What Was Real Impact of U.S. Strikes on Iran? Live Updates.

Both the New York Times and the Washington Post have closely examined the recent satellite imagery of the site, before and after the U.S. attack. From the Times’ report:
A New York Times analysis of satellite imagery shows that the United States targeted Fordo, Iran’s underground nuclear enrichment facility, at the precise locations of two structures that experts said might be ventilation shafts. The structures were visible only during the early stages of the plant’s operation, and could be seen in satellite images in 2009. By 2011, both were no longer visible. Experts said they might be ventilation shafts used during the plant’s construction, and then buried …
Given that the U.S. attack appears to have targeted the area around the two structures, “I would assume the U.S. has active intelligence that seems to indicate that those shafts were structural weaknesses,” said Joseph Rodgers, a nuclear expert at the Center for Strategic and International Studies, a research institute in Washington.
Satellite imagery taken by Maxar Technologies on Sunday showed debris scattered around the large complex, but the site’s support buildings appeared intact. That indicates, Mr. Rodgers said, that “the key target was really how to destroy the structure underground,” and that the attack was most likely not trying to take the facility offline by targeting other support infrastructure.
The images do not definitely reveal how much damage the strikes did to the site. Former CIA analyst Ken Pollack shared his own impressions with longtime foreign-affairs reporter Laura Rozen for a post on her Substack, Diplomatic:
“We don’t know what the American strike accomplished,” Pollack, now president of the Middle East Institute, said on an MEI virtual panel on Sunday.
“We’ve heard the initial briefings,” he said. “I did look at the satellite photographs of Fordo. There are a couple of holes, and it’s clear that the surface earth has shifted. But I find it very difficult to tell what the extent of the damage that was done to Fordo. And quite frankly, I am going to be surprised if the US intelligence community has a really good read on what happened to Fordo.”
“It looks like we put multiple munitions down the same shaft,” he said. “But we don’t know for certain what wound up happening down at the bottom.”
Both the Times and Post analyses highlight the activity around the site in the days before the attack. From the Post’s report:
Satellite images from the days before the U.S. strike showed “unusual truck and vehicular activity” at Fordow, according to a senior analyst at the satellite firm Maxar Technologies.
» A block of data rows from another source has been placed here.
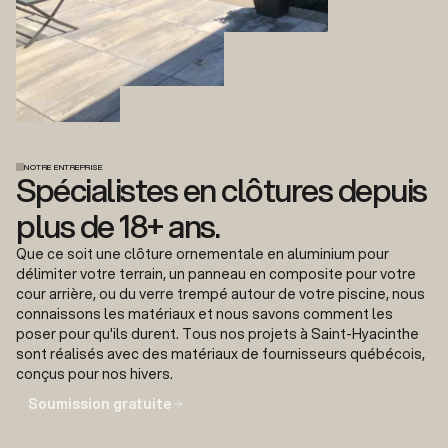
NOTRE ENTREPRISE
Spécialistes en clôtures depuis
plus de 18+ ans.
Que ce soit une clôture ornementale en aluminium pour
délimiter votre terrain, un panneau en composite pour votre
cour arrière, ou du verre trempé autour de votre piscine, nous
connaissons les matériaux et nous savons comment les
poser pour qu'ils durent. Tous nos projets à Saint-Hyacinthe
sont réalisés avec des matériaux de fournisseurs québécois,
conçus pour nos hivers.
Soumission gratuite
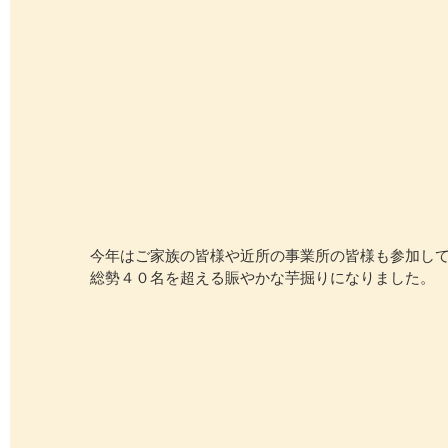
今年はご家族の皆様や近所の事業所の皆様も参加し
総勢４０名を超える賑やかな芋掘りになりました。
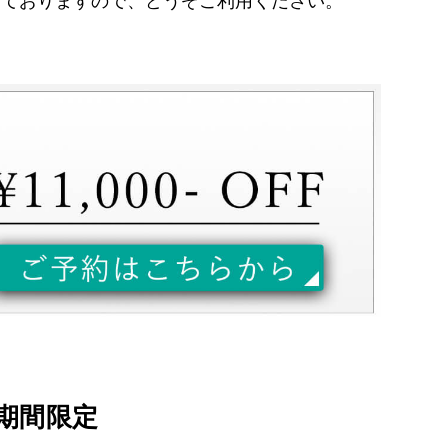
用意しておりますので、どうぞご利用ください。
期間限定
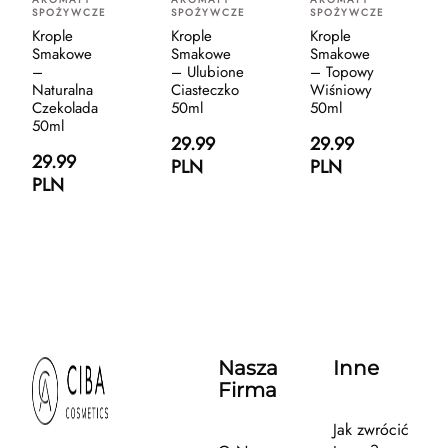
SPOŻYWCZE
SPOŻYWCZE
SPOŻYWCZE
Krople
Krople
Krople
Smakowe
Smakowe
Smakowe
–
– Ulubione
– Topowy
Naturalna
Ciasteczko
Wiśniowy
Czekolada
50ml
50ml
50ml
29.99
29.99
29.99
PLN
PLN
PLN
Nasza
Inne
Firma
Jak zwrócić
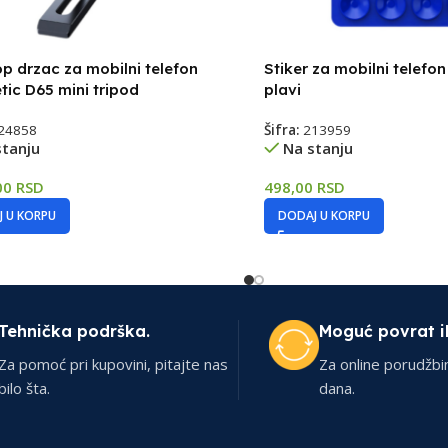
p drzac za mobilni telefon
Stiker za mobilni telef
ic D65 mini tripod
plavi
24858
Šifra:
213959
stanju
Na stanju
00
RSD
498,00
RSD
 U KORPU
DODAJ U KORPU
Tehnička podrška.
Moguć povrat i
Za pomoć pri kupovini, pitajte nas
Za online porudžbi
bilo šta.
dana.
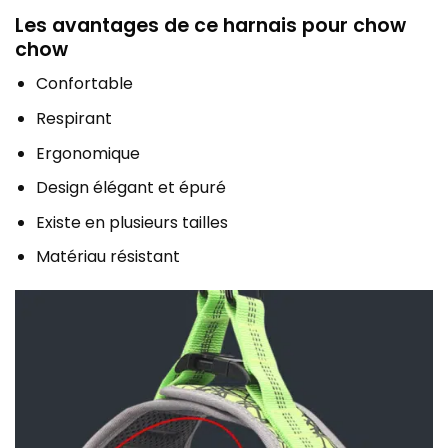
Les avantages de ce harnais pour chow
chow
Confortable
Respirant
Ergonomique
Design élégant et épuré
Existe en plusieurs tailles
Matériau résistant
On Thursday, there were 16 cargo trucks along the access road leading to the underground military complex. Images taken the next day show that most of the trucks had moved a little more than a half-mile northwest, farther from the facility, according to the analysis. Other trucks and bulldozers were positioned near the site’s entrance, including one truck directly next to it.
Spencer Faragasso, senior research fellow at the Institute for Science and International Security, who reviewed an image taken Saturday before the strikes, said among other reasons, the Iranians may have backfilled the tunnels as a precautionary measure to prevent the spread of hazardous material.
“They probably shut things down and removed what they could, then sealed it up,” Jeffrey Lewis, director of the East Asia Nonproliferation Project at the Middlebury Institute’s James Martin Center for Nonproliferation Studies, said in a message, leaving Washington and Jerusalem to play “whack-a-mole with Iran.”
Now, the tunnel entrances near where trucks were seen appear to be filled with dirt, either from the shock wave of the bombing or from previous Iranian activity.